**Available data:**
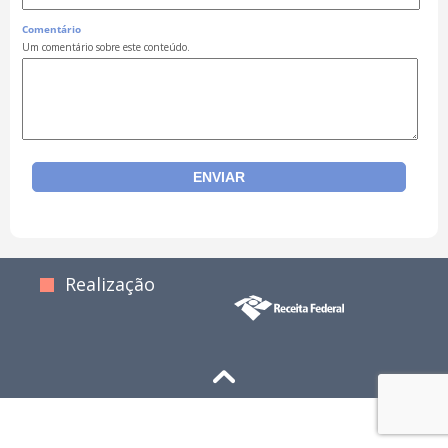
Comentário
Um comentário sobre este conteúdo.
Realização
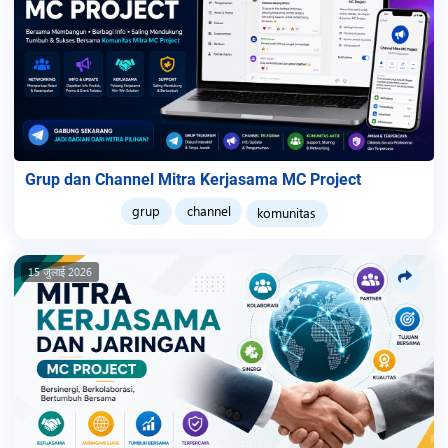
Grup dan Channel Mitra Kerjasama MC Project
grup
channel
komunitas
15 जुलाई 2026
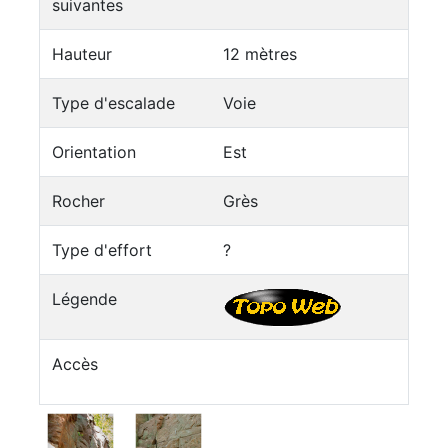
suivantes
Hauteur
12 mètres
Type d'escalade
Voie
Orientation
Est
Rocher
Grès
Type d'effort
?
Légende
Accès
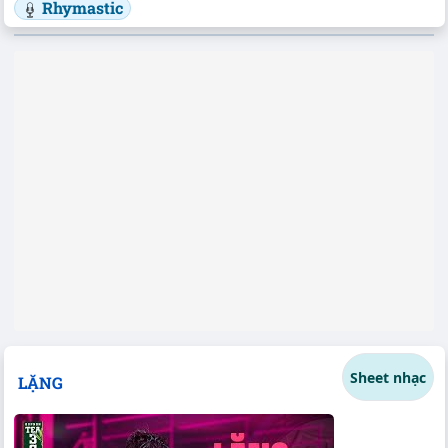
Rhymastic
Sheet nhạc
LẶNG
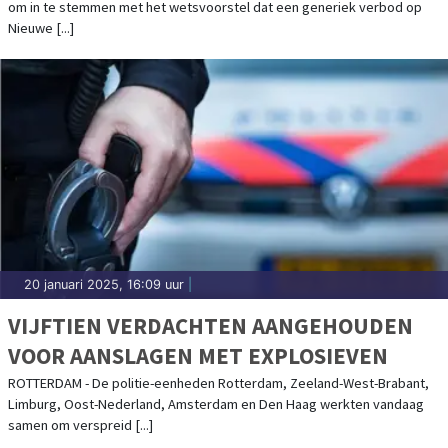
om in te stemmen met het wetsvoorstel dat een generiek verbod op
Nieuwe [...]
20 januari 2025, 16:09 uur
|
VIJFTIEN VERDACHTEN AANGEHOUDEN
VOOR AANSLAGEN MET EXPLOSIEVEN
ROTTERDAM - De politie-eenheden Rotterdam, Zeeland-West-Brabant,
Limburg, Oost-Nederland, Amsterdam en Den Haag werkten vandaag
samen om verspreid [...]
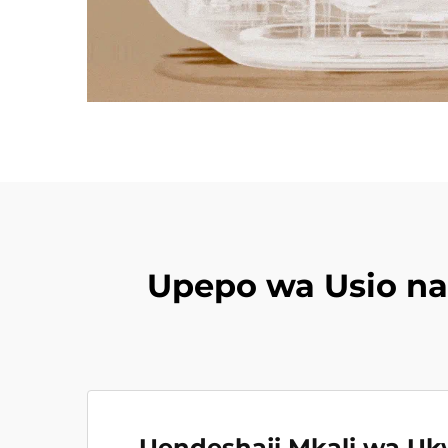
Upepo wa Usio na
Uendeshaji Mkali wa Uk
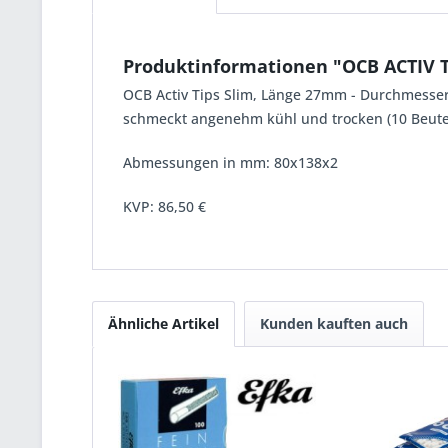
Produktinformationen "OCB ACTIV T
OCB Activ Tips Slim, Länge 27mm - Durchmesser
schmeckt angenehm kühl und trocken (10 Beutel 
Abmessungen in mm: 80x138x2
KVP:
86,50 €
Ähnliche Artikel
Kunden kauften auch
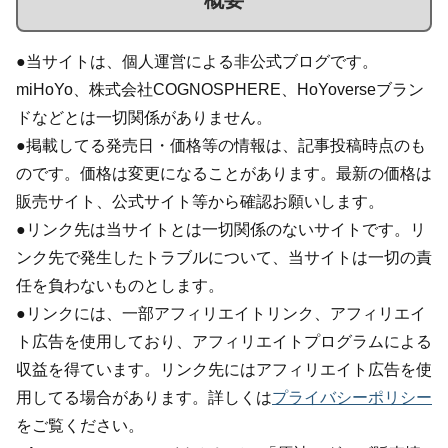
概要
●当サイトは、個人運営による非公式ブログです。
miHoYo、株式会社COGNOSPHERE、HoYoverseブラン
ドなどとは一切関係がありません。
●掲載してる発売日・価格等の情報は、記事投稿時点のも
のです。価格は変更になることがあります。最新の価格は
販売サイト、公式サイト等から確認お願いします。
●リンク先は当サイトとは一切関係のないサイトです。リ
ンク先で発生したトラブルについて、当サイトは一切の責
任を負わないものとします。
●リンクには、一部アフィリエイトリンク、アフィリエイ
ト広告を使用しており、アフィリエイトプログラムによる
収益を得ています。リンク先にはアフィリエイト広告を使
用してる場合があります。詳しくは
プライバシーポリシー
をご覧ください。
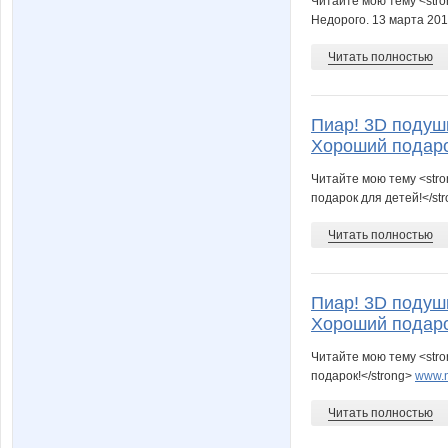
Читайте мою тему <str
Недорого. 13 марта 201
Читать полностью
Пиар! 3D подуш
Хороший подаро
Читайте мою тему <str
подарок для детей!</st
Читать полностью
Пиар! 3D подуш
Хороший подаро
Читайте мою тему <str
подарок!</strong>
www.n
Читать полностью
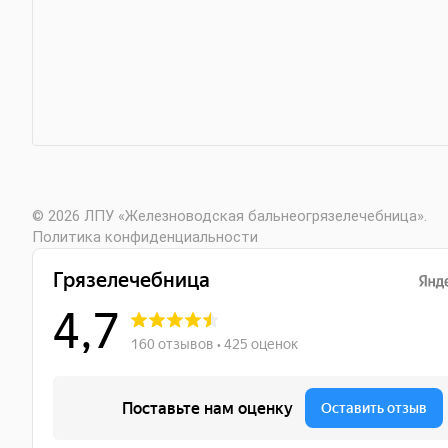
© 2026 ЛПУ «Железноводская бальнеогрязелечебница».
Политика конфиденциальности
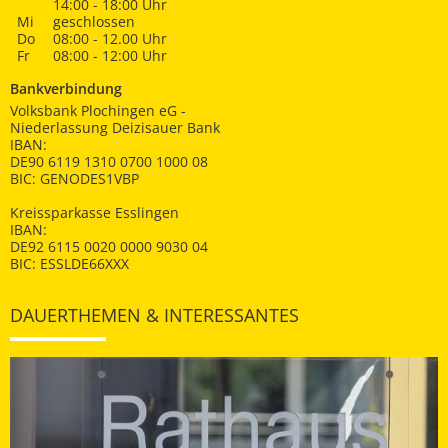
14:00 - 18:00 Uhr
Mi
geschlossen
Do
08:00 - 12.00 Uhr
Fr
08:00 - 12:00 Uhr
Bankverbindung
Volksbank Plochingen eG -
Niederlassung Deizisauer Bank
IBAN:
DE90 6119 1310 0700 1000 08
BIC: GENODES1VBP
Kreissparkasse Esslingen
IBAN:
DE92 6115 0020 0000 9030 04
BIC: ESSLDE66XXX
DAUERTHEMEN & INTERESSANTES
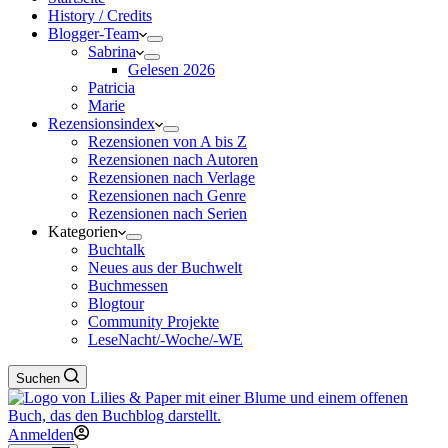
History / Credits
Blogger-Team
Sabrina
Gelesen 2026
Patricia
Marie
Rezensionsindex
Rezensionen von A bis Z
Rezensionen nach Autoren
Rezensionen nach Verlage
Rezensionen nach Genre
Rezensionen nach Serien
Kategorien
Buchtalk
Neues aus der Buchwelt
Buchmessen
Blogtour
Community Projekte
LeseNacht/-Woche/-WE
Suchen
Anmelden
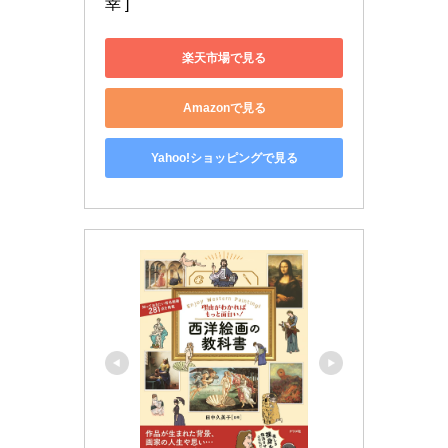
幸 ]
楽天市場で見る
Amazonで見る
Yahoo!ショッピングで見る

**Task item:** Reproduce exactly the section above that begins at the line containing "14:00 - 18:00 Uhr" and ends at the line containing "BIC: ESSLDE66XXX", leaving out all other lines.

**Solution for this exercise:**
14:00 - 18:00 Uhr
Mi
geschlossen
Do
08:00 - 12.00 Uhr
Fr
08:00 - 12:00 Uhr
Bankverbindung
Volksbank Plochingen eG -
Niederlassung Deizisauer Bank
IBAN:
DE90 6119 1310 0700 1000 08
BIC: GENODES1VBP
Kreissparkasse Esslingen
IBAN:
DE92 6115 0020 0000 9030 04
BIC: ESSLDE66XXX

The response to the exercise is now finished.